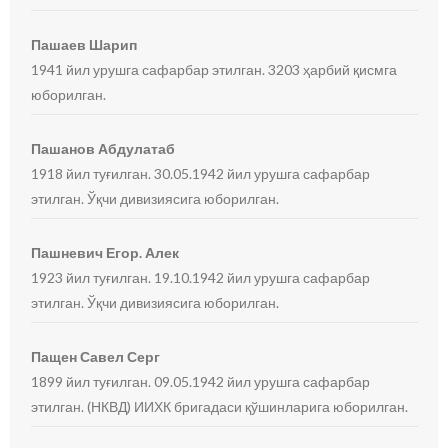
Пашаев Шарип
1941 йил урушга сафарбар этилган. 3203 ҳарбий қисмга
юборилган.
Пашанов Абдулатаб
1918 йил туғилган. 30.05.1942 йил урушга сафарбар
этилган. Ўқчи дивизиясига юборилган.
Пашневич Егор. Алек
1923 йил туғилган. 19.10.1942 йил урушга сафарбар
этилган. Ўқчи дивизиясига юборилган.
Пащен Савел Серг
1899 йил туғилган. 09.05.1942 йил урушга сафарбар
этилган. (НКВД) ИИХК бригадаси қўшинларига юборилган.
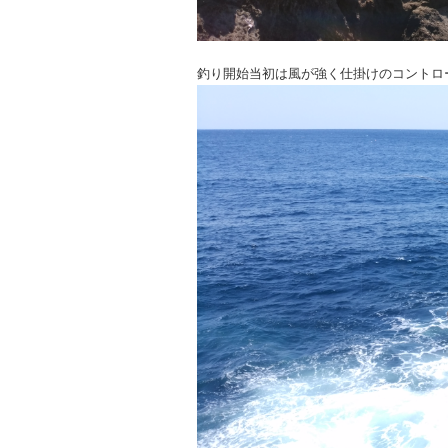
釣り開始当初は風が強く仕掛けのコントロ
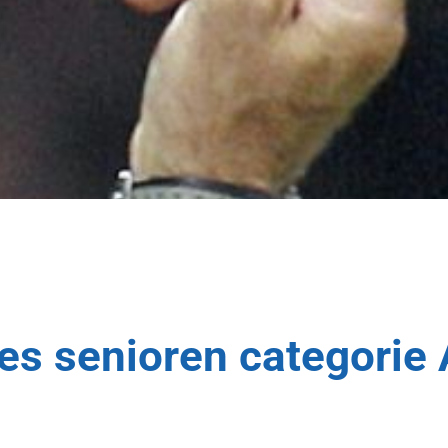
es senioren categorie 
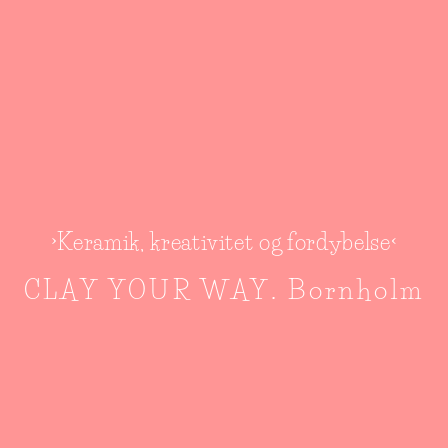
>Keramik, kreativitet og fordybelse<
CLAY YOUR WAY. Bornholm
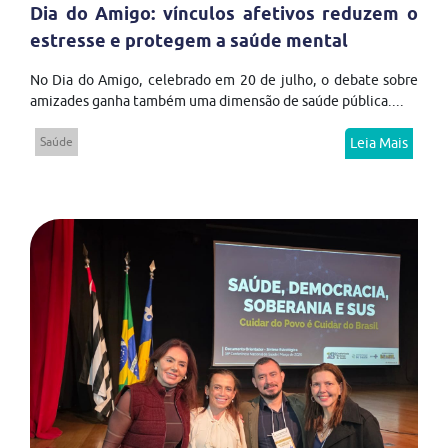
Dia do Amigo: vínculos afetivos reduzem o
estresse e protegem a saúde mental
No Dia do Amigo, celebrado em 20 de julho, o debate sobre
amizades ganha também uma dimensão de saúde pública....
Saúde
Leia Mais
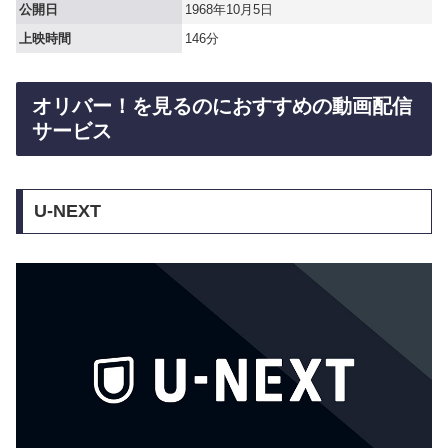
公開日
1968年10月5日
上映時間
146分
オリバー！を見るのにおすすめの動画配信
サービス
U-NEXT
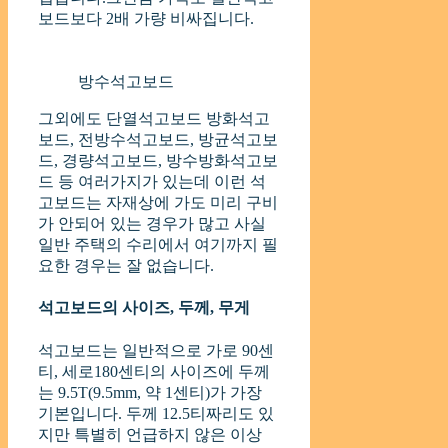
보드보다 2배 가량 비싸집니다.
방수석고보드
그외에도 단열석고보드 방화석고
보드, 전방수석고보드, 방균석고보
드, 경량석고보드, 방수방화석고보
드 등 여러가지가 있는데 이런 석
고보드는 자재상에 가도 미리 구비
가 안되어 있는 경우가 많고 사실
일반 주택의 수리에서 여기까지 필
요한 경우는 잘 없습니다.
석고보드의 사이즈, 두께, 무게
석고보드는 일반적으로 가로 90센
티, 세로180센티의 사이즈에 두께
는 9.5T(9.5mm, 약 1센티)가 가장
기본입니다. 두께 12.5티짜리도 있
지만 특별히 언급하지 않은 이상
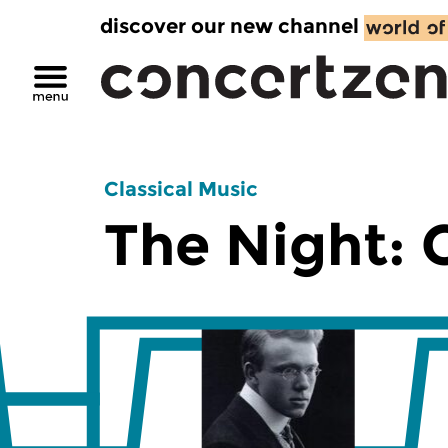
discover our new channel
Classical Music
The Night: C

*-*-*

REQUIREMENT
Take from the listing above each line in which the string "сафарбар" is found.

RESPONSE TO THIS EXERCISE
1941 йил урушга сафарбар этилган. 3203 ҳарбий қисмга
1918 йил туғилган. 30.05.1942 йил урушга сафарбар
1923 йил туғилган. 19.10.1942 йил урушга сафарбар
1899 йил туғилган. 09.05.1942 йил урушга сафарбар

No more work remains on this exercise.